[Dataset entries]
= Beginning of Section =

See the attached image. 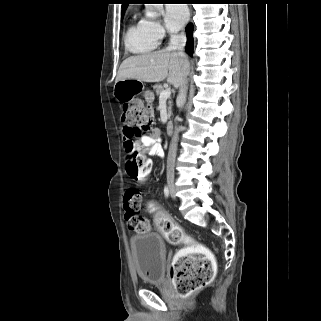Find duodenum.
I'll return each instance as SVG.
<instances>
[{
	"label": "duodenum",
	"mask_w": 321,
	"mask_h": 321,
	"mask_svg": "<svg viewBox=\"0 0 321 321\" xmlns=\"http://www.w3.org/2000/svg\"><path fill=\"white\" fill-rule=\"evenodd\" d=\"M165 129H166V133L167 134H172V132H173V123L172 122H167V124H166V127H165Z\"/></svg>",
	"instance_id": "410a0bca"
}]
</instances>
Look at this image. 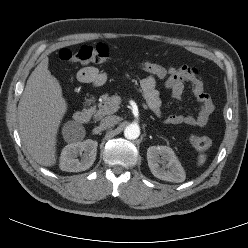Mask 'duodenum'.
Here are the masks:
<instances>
[{
  "label": "duodenum",
  "instance_id": "duodenum-1",
  "mask_svg": "<svg viewBox=\"0 0 248 248\" xmlns=\"http://www.w3.org/2000/svg\"><path fill=\"white\" fill-rule=\"evenodd\" d=\"M91 105H92V100L86 101L85 107L82 110H79L74 114V120L76 123L85 124L90 120V118H91V111H90Z\"/></svg>",
  "mask_w": 248,
  "mask_h": 248
}]
</instances>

= End of Section =

#### Aim of the exercise:
Look through the entries and give the number of lines containing the word "rule". Add nothing else.

#### Exercise output:
2